Researchers restore movement in mice by guiding nerve regrowth after spinal injuries
Biologists have shown that regenerating nerve cells can partly restore locomotion in mice suffering spinal cord injuries. The work involved teams from the University of California, Los Angeles; the Swiss Federal Institute of Technology; and Harvard University. The findings appeared in a leading scientific journal, highlighting a crucial step toward therapies that could help people regain neurological function after spinal damage.
A landmark 2018 study had demonstrated that axons, the tiny fibers that connect nerve cells and enable communication, could be prompted to regrow after spinal injuries in rodent models. While this approach produced axonal regeneration even in severe lesions, it did not fully restore normal walking abilities in the animals. The newer research builds on those results by addressing not just growth, but the direction of regrowth.

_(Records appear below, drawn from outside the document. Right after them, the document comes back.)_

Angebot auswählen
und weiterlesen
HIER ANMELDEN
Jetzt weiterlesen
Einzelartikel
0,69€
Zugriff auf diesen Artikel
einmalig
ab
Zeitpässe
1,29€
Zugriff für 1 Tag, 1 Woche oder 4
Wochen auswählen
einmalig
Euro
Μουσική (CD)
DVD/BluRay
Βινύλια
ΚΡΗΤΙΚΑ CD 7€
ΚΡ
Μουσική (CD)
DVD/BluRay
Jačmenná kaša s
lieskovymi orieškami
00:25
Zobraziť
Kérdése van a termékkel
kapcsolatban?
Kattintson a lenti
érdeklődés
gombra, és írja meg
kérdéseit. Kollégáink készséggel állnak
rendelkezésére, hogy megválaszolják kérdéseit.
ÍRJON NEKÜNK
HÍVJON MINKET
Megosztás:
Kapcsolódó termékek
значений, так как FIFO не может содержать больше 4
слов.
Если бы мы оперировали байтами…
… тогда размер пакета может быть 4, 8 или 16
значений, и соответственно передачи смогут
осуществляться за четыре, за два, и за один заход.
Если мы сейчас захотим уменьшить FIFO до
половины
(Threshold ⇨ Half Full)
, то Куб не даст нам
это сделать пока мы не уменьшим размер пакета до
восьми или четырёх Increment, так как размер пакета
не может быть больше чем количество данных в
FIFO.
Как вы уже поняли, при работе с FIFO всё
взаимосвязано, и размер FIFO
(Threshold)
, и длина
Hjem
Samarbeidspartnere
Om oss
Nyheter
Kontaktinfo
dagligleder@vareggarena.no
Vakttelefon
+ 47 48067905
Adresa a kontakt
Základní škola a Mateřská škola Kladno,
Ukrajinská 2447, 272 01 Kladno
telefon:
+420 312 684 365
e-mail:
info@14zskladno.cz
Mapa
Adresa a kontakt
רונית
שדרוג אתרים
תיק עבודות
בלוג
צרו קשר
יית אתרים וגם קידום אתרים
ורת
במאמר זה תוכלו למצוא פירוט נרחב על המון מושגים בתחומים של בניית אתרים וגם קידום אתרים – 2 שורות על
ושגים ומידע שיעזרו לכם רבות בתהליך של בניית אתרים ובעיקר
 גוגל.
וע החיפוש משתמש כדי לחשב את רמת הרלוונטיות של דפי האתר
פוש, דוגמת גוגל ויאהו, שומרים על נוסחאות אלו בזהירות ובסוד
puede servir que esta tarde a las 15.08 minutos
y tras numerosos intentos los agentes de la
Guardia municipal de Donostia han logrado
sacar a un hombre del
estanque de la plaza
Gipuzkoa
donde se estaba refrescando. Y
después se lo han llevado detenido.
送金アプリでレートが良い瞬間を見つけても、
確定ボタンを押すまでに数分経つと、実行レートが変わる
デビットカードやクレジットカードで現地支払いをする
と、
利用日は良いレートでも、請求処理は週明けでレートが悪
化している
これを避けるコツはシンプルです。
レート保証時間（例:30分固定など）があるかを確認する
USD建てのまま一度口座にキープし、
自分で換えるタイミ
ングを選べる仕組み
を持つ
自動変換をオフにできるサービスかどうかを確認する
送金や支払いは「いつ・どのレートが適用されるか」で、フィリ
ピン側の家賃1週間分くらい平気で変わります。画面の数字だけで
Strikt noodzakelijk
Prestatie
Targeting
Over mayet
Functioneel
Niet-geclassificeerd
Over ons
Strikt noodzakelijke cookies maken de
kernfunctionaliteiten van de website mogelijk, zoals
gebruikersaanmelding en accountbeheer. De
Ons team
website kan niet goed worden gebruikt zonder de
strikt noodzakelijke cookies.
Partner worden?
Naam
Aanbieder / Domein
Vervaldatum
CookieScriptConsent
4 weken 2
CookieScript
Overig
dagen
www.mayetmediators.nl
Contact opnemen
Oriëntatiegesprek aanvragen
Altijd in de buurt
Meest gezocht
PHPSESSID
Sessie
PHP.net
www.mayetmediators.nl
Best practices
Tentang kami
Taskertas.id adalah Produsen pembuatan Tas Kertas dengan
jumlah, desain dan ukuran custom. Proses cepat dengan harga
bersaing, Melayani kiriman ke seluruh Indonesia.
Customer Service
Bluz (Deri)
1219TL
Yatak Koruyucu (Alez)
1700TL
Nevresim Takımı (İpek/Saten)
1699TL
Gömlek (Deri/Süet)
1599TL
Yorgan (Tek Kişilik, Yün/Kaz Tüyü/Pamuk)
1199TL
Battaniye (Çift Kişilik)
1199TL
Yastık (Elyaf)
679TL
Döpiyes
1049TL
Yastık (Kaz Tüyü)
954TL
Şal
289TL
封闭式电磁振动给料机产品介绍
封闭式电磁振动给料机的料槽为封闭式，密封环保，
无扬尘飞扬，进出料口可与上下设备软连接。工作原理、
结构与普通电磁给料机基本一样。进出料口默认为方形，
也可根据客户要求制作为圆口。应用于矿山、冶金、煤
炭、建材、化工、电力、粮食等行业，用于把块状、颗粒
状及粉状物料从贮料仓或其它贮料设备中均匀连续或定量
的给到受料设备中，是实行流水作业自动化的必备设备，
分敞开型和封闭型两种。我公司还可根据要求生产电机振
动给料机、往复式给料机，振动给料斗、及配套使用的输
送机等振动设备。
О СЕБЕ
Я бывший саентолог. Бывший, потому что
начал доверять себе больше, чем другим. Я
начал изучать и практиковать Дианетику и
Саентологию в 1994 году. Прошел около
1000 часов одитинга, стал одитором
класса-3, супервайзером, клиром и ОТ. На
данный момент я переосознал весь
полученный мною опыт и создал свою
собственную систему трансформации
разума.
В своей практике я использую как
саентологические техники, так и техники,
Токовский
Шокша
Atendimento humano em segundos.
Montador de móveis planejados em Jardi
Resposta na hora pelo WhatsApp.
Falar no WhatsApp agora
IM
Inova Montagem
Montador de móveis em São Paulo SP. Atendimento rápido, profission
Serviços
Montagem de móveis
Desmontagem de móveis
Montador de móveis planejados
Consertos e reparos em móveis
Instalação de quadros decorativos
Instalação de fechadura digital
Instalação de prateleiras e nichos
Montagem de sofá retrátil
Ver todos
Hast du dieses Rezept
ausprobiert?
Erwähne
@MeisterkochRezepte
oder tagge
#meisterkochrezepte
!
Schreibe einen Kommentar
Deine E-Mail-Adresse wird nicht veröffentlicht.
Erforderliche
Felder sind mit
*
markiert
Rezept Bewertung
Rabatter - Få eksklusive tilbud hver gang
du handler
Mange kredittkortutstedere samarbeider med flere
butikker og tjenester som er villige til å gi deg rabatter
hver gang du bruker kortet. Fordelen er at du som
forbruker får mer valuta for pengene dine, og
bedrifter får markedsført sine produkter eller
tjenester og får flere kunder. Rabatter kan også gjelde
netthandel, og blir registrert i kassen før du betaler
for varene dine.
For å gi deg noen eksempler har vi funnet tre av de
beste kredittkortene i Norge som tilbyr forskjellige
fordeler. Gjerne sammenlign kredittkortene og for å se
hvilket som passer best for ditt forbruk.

Researchers discovered that growth alone was not enough. When axons were encouraged to extend toward their natural targets, mice showed marked improvements in movement. In contrast, random regrowth produced little functional benefit. The team used specific chemical signals to steer axonal regeneration, guiding neurons toward intended destinations within the nervous system.
In addition, scientists employed advanced genetic analyses to identify networks of nerve cells that contribute to the recovery of walking after partial spinal cord injury. This approach helped map which neuronal groups are most involved in regaining motor function and how they interact during healing.
The study opens meaningful avenues for developing treatments aimed at restoring neurological function in larger animals and humans. Yet, the researchers acknowledge the significant challenge of achieving long-distance regeneration in bigger organisms, where the spinal cord is longer and the neural circuitry more complex. Progress will depend on refining methods to promote targeted, durable repair and to translate findings from mice to practical therapies for people in the United States and Canada.
These advances join a growing body of work focused on neuroregeneration, signaling a shift from simply encouraging tissue growth to orchestrating the precise wiring required for functional recovery. Ongoing research will continue to explore how to combine cellular growth, targeted guidance, and molecular cues to maximize outcomes in real-world settings.
By advancing our understanding of how to direct nerve regrowth and identify critical neuron clusters, scientists aim to pave the way for future interventions that could restore movement and sensory function after spinal injuries. The ultimate goal remains to translate these discoveries into safe, effective treatments that enhance quality of life for patients facing spinal cord damage.